Stored data entries
_ _ _ _

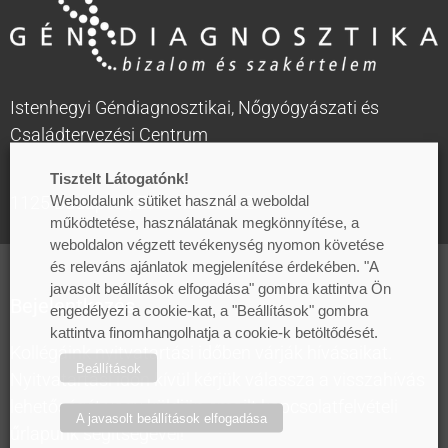
Istenhegyi Géndiagnosztikai, Nőgyógyászati és
Családtervezési Centrum
Tisztelt Látogatónk!
1125 Budapest, Zalatnai utca 2.
Weboldalunk sütiket használ a weboldal
működtetése, használatának megkönnyítése, a
weboldalon végzett tevékenység nyomon követése
és releváns ajánlatok megjelenítése érdekében. "A
javasolt beállítások elfogadása" gombra kattintva Ön
Bejelentkezés
engedélyezi a cookie-kat, a "Beállítások" gombra
kattintva finomhangolhatja a cookie-k betöltődését.
Kollégáink nyitvatartási időben várják hívásaikat.
Beállítások
Nyitvatartási időn kívül kérjük válassza a visszahívás
lehetőségét vagy küldjön emailt kapcsolatfelvételi
A javasolt beállítások elfogadása
űrlapunk segítségével!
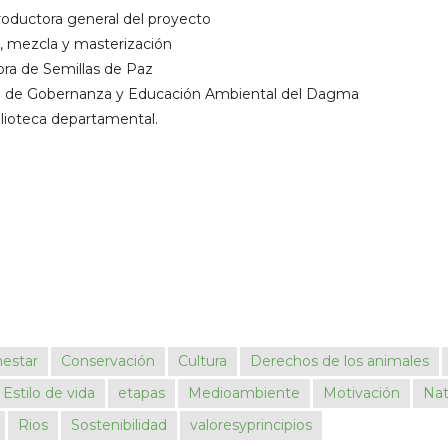
productora general del proyecto
os, mezcla y masterización
ora de Semillas de Paz
ra de Gobernanza y Educación Ambiental del Dagma
blioteca departamental.
nestar
Conservación
Cultura
Derechos de los animales
Estilo de vida
etapas
Medioambiente
Motivación
Nat
Rios
Sostenibilidad
valoresyprincipios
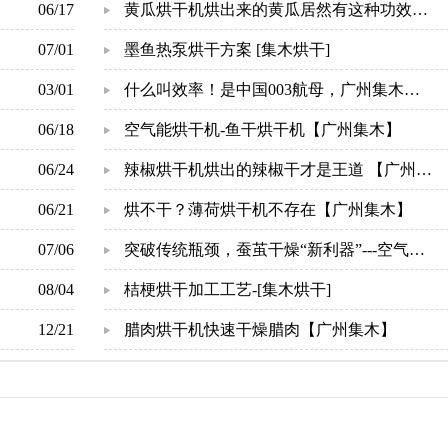
06/17
泵烘干机设备的原因-[集木烘干]
黄瓜烘干机烘出来的黄瓜居然有这种功效？
07/01
【广州集木】
墨鱼热泵烘干方案 [集木烘干]
03/01
什么叫效率！是中国003航母，广州集木热
06/18
泵烘干机也做到了【广州集木】
空气能烘干机-鱼干烘干机【广州集木】
06/24
辣椒烘干机烘出的辣椒干才是王道 【广州集
06/21
木】
烘不干？薄荷烘干机不存在【广州集木】
07/06
突破传统瓶颈，蚕茧干燥“新利器”---空气能
08/04
蚕茧烘干机-[集木烘干]
桔梗烘干加工工艺-[集木烘干]
12/21
腊肉烘干机快速干燥腊肉【广州集木】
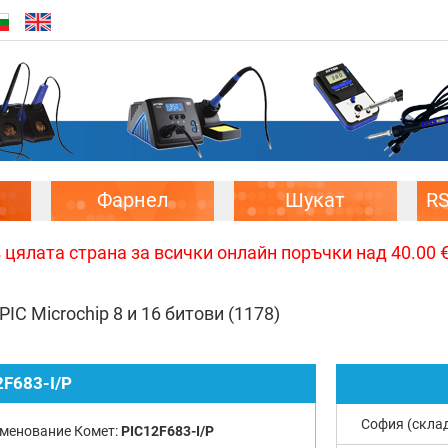
Фарнел
Шукат
R
цялата страна за всички онлайн поръчки над 40.00 € 
IC Microchip 8 и 16 битови
(1178)
2F683-I/P
София (скла
менование Комет:
PIC12F683-I/P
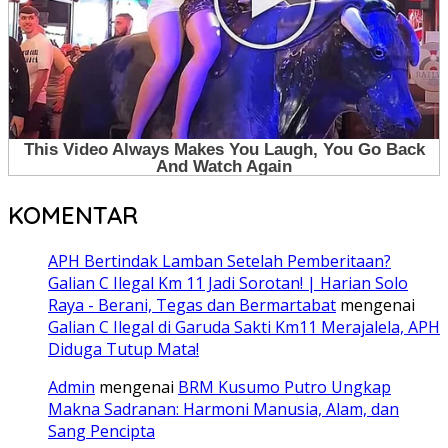
KOMENTAR
APH Bertindak Lamban Setelah Pemberitaan?
Galian C Ilegal Km 11 Jadi Sorotan! | Harian Solo
Raya - Berani, Tegas dan Bermartabat
mengenai
Galian C Ilegal di Garuda Sakti Km11 Merajalela, APH
Diduga Tutup Mata!
Admin
mengenai
BRM Kusumo Putro Ungkap
Makna Sadranan: Harmoni Manusia, Alam, dan
Sang Pencipta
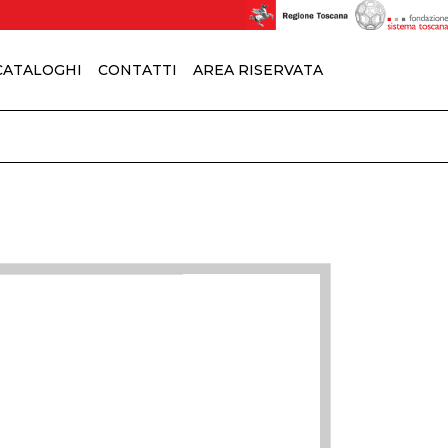
 CATALOGHI
CONTATTI
AREA RISERVATA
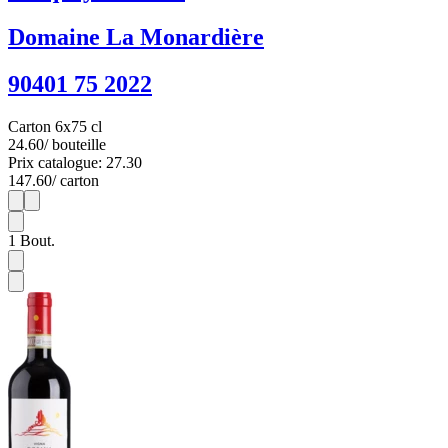
Domaine La Monardière
90401 75 2022
Carton 6x75 cl
24.60
/ bouteille
Prix catalogue: 27.30
147.60
/ carton
1
6
1
Bout.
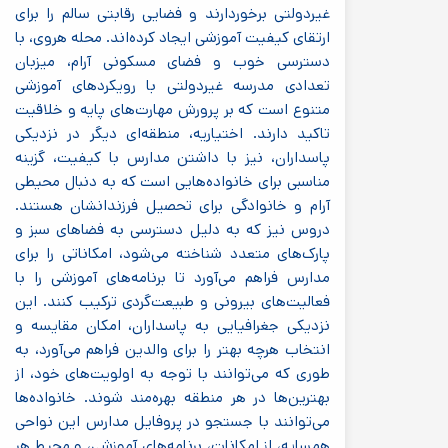
غیردولتی برخوردارند و فضایی رقابتی سالم را برای
ارتقای کیفیت آموزشی ایجاد کرده‌اند. محله هروی، با
دسترسی خوب و فضای مسکونی آرام، میزبان
تعدادی مدرسه غیردولتی با رویکردهای آموزشی
متنوع است که بر پرورش مهارت‌های پایه و خلاقیت
تاکید دارند. اختیاریه، منطقه‌ای دیگر در نزدیکی
پاسداران، نیز با داشتن مدارس با کیفیت، گزینه
مناسبی برای خانواده‌هایی است که به دنبال محیطی
آرام و خانوادگی برای تحصیل فرزندانشان هستند.
دروس نیز که به دلیل دسترسی به فضاهای سبز و
پارک‌های متعدد شناخته می‌شود، امکاناتی را برای
مدارس فراهم می‌آورد تا برنامه‌های آموزشی را با
فعالیت‌های بیرونی و طبیعت‌گردی ترکیب کنند. این
نزدیکی جغرافیایی به پاسداران، امکان مقایسه و
انتخاب هرچه بهتر را برای والدین فراهم می‌آورد، به
طوری که می‌توانند با توجه به اولویت‌های خود، از
بهترین‌ها در هر منطقه بهره‌مند شوند. خانواده‌ها
می‌توانند با جستجو در پروفایل مدارس این نواحی
همسایه، از امکانات، برنامه‌های آموزشی، و محیط هر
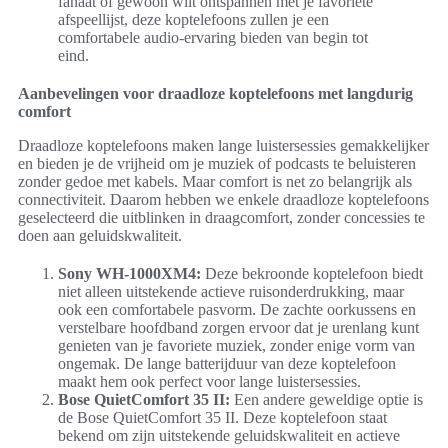
fanaat of gewoon wilt ontspannen met je favoriete
afspeellijst, deze koptelefoons zullen je een
comfortabele audio-ervaring bieden van begin tot
eind.
Aanbevelingen voor draadloze koptelefoons met langdurig
comfort
Draadloze koptelefoons maken lange luistersessies gemakkelijker
en bieden je de vrijheid om je muziek of podcasts te beluisteren
zonder gedoe met kabels. Maar comfort is net zo belangrijk als
connectiviteit. Daarom hebben we enkele draadloze koptelefoons
geselecteerd die uitblinken in draagcomfort, zonder concessies te
doen aan geluidskwaliteit.
Sony WH-1000XM4:
Deze bekroonde koptelefoon biedt
niet alleen uitstekende actieve ruisonderdrukking, maar
ook een comfortabele pasvorm. De zachte oorkussens en
verstelbare hoofdband zorgen ervoor dat je urenlang kunt
genieten van je favoriete muziek, zonder enige vorm van
ongemak. De lange batterijduur van deze koptelefoon
maakt hem ook perfect voor lange luistersessies.
Bose QuietComfort 35 II:
Een andere geweldige optie is
de Bose QuietComfort 35 II. Deze koptelefoon staat
bekend om zijn uitstekende geluidskwaliteit en actieve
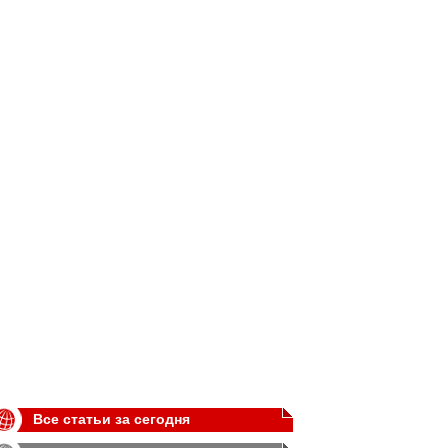
Все статьи за сегодня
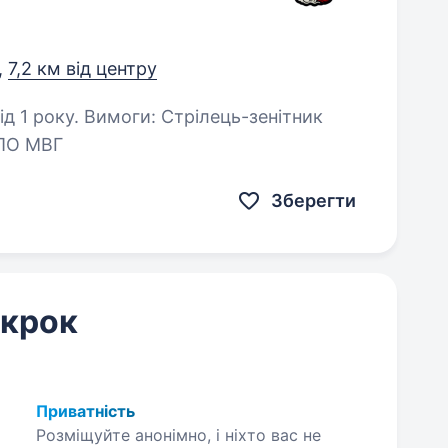
,
7,2 км від центру
рілець-зенітник
ППО МВГ
Зберегти
 крок
Приватність
Розміщуйте анонімно, і ніхто вас не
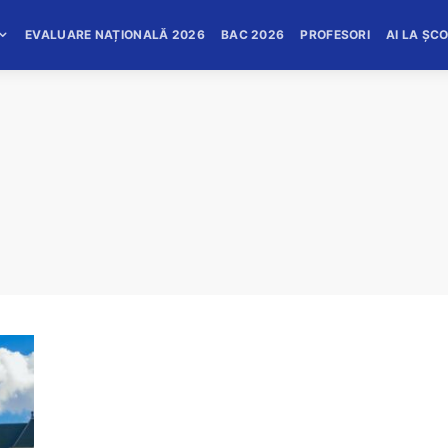
EVALUARE NAȚIONALĂ 2026
BAC 2026
PROFESORI
AI LA ȘC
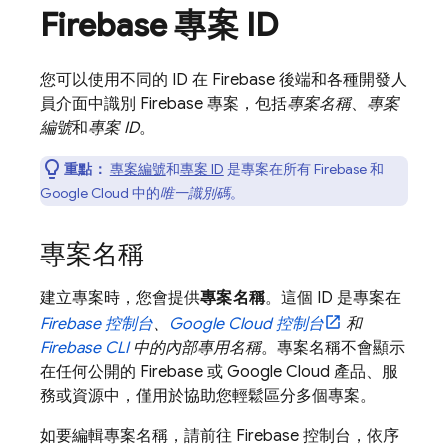
Firebase 專案 ID
您可以使用不同的 ID 在 Firebase 後端和各種開發人
員介面中識別 Firebase 專案，包括
專案名稱
、
專案
編號
和
專案 ID
。
重點：
專案編號
和
專案 ID
是專案在所有 Firebase 和
Google Cloud
中的
唯一識別碼
。
專案名稱
建立專案時，您會提供
專案名稱
。這個 ID 是專案在
Firebase
控制台
、
Google Cloud
控制台
和
Firebase
CLI
中的內部專用名稱
。專案名稱不會顯示
在任何公開的 Firebase 或
Google Cloud
產品、服
務或資源中，僅用於協助您輕鬆區分多個專案。
如要編輯專案名稱，請前往
Firebase
控制台，依序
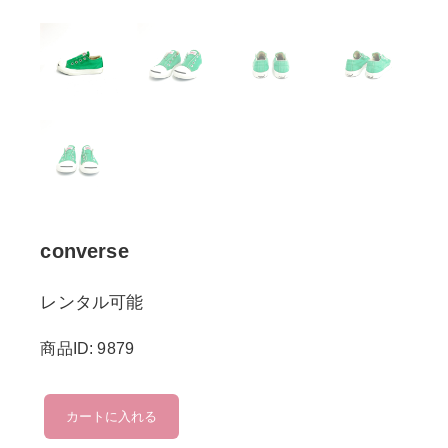
converse
レンタル可能
商品ID: 9879
converse
カートに入れる
個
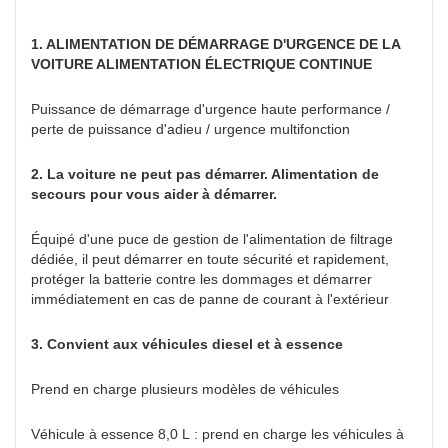
1. ALIMENTATION DE DÉMARRAGE D'URGENCE DE LA
VOITURE ALIMENTATION ÉLECTRIQUE CONTINUE
Puissance de démarrage d'urgence haute performance /
perte de puissance d'adieu / urgence multifonction
2. La voiture ne peut pas démarrer. Alimentation de
secours pour vous aider à démarrer.
Équipé d'une puce de gestion de l'alimentation de filtrage
dédiée, il peut démarrer en toute sécurité et rapidement,
protéger la batterie contre les dommages et démarrer
immédiatement en cas de panne de courant à l'extérieur
3. Convient aux véhicules diesel et à essence
Prend en charge plusieurs modèles de véhicules
Véhicule à essence 8,0 L : prend en charge les véhicules à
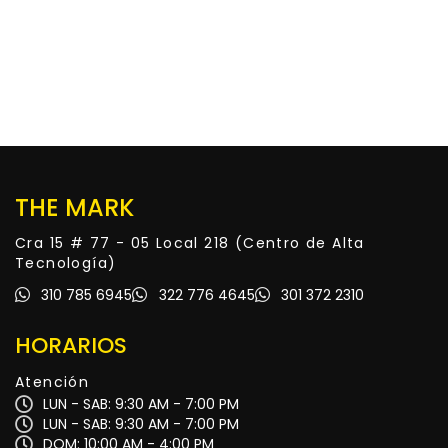
THE MARK
Cra 15 # 77 - 05 Local 218 (Centro de Alta
Tecnología)
310 785 6945
322 776 4645
301 372 2310
HORARIOS
Atención
LUN - SAB: 9:30 AM - 7:00 PM
LUN - SAB: 9:30 AM - 7:00 PM
DOM: 10:00 AM - 4:00 PM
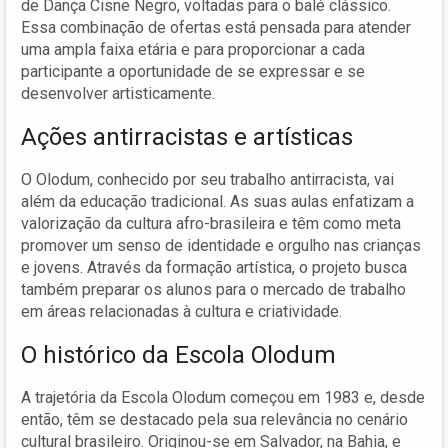
de Dança Cisne Negro, voltadas para o balé clássico.
Essa combinação de ofertas está pensada para atender
uma ampla faixa etária e para proporcionar a cada
participante a oportunidade de se expressar e se
desenvolver artisticamente.
Ações antirracistas e artísticas
O Olodum, conhecido por seu trabalho antirracista, vai
além da educação tradicional. As suas aulas enfatizam a
valorização da cultura afro-brasileira e têm como meta
promover um senso de identidade e orgulho nas crianças
e jovens. Através da formação artística, o projeto busca
também preparar os alunos para o mercado de trabalho
em áreas relacionadas à cultura e criatividade.
O histórico da Escola Olodum
A trajetória da Escola Olodum começou em 1983 e, desde
então, têm se destacado pela sua relevância no cenário
cultural brasileiro. Originou-se em Salvador, na Bahia, e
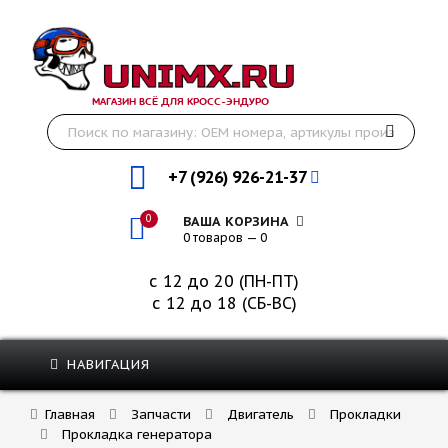
МАГАЗИН ВСЁ ДЛЯ КРОСС-ЭНДУРО
+7 (926) 926-21-37
0
ВАША КОРЗИНА
0 товаров — 0
с 12 до 20 (ПН-ПТ)
с 12 до 18 (СБ-ВС)
НАВИГАЦИЯ
Главная
Запчасти
Двигатель
Прокладки
Прокладка генератора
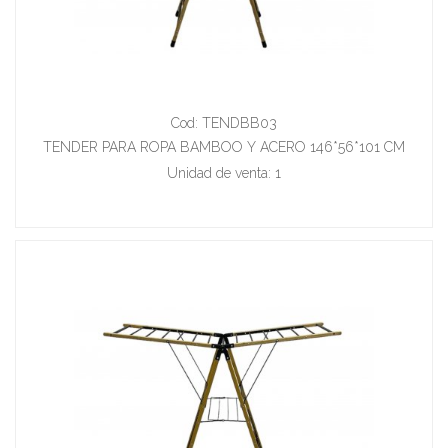
Cod: TENDBB03
TENDER PARA ROPA BAMBOO Y ACERO 146*56*101 CM
Unidad de venta: 1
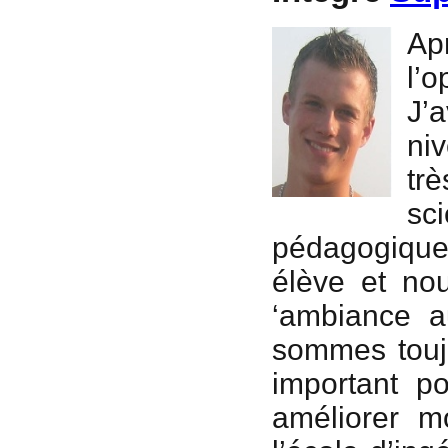
Ap
l’
J’
ni
tr
sci
pédagogique 
élève et no
‘ambiance a
sommes toujo
important p
améliorer mo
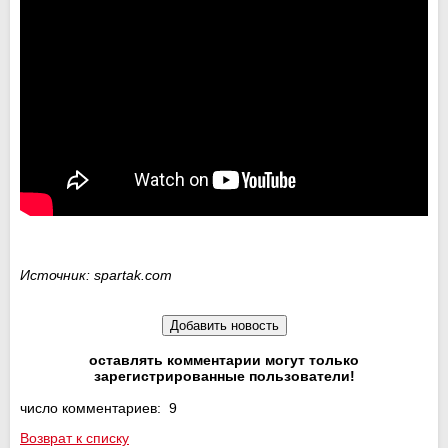
Источник: spartak.com
оставлять комментарии могут только
зарегистрированные пользователи!
число комментариев: 9
Возврат к списку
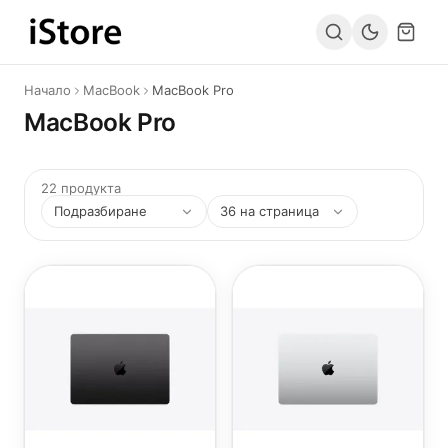
Към съдържанието
Начало
MacBook
MacBook Pro
MacBook Pro
22 продукта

_ _ _ _

**TASK TO COMPLETE:** Would you copy, unchanged, the stretch of the records above that begins at the line containing "Puissance de démarrage" and ends at the line containing "3. Convient aux véhicules diesel et à essence", and only that?

**YOUR RESPONSE:**
Puissance de démarrage d'urgence haute performance /
perte de puissance d'adieu / urgence multifonction
2. La voiture ne peut pas démarrer. Alimentation de
secours pour vous aider à démarrer.
Équipé d'une puce de gestion de l'alimentation de filtrage
dédiée, il peut démarrer en toute sécurité et rapidement,
protéger la batterie contre les dommages et démarrer
immédiatement en cas de panne de courant à l'extérieur
3. Convient aux véhicules diesel et à essence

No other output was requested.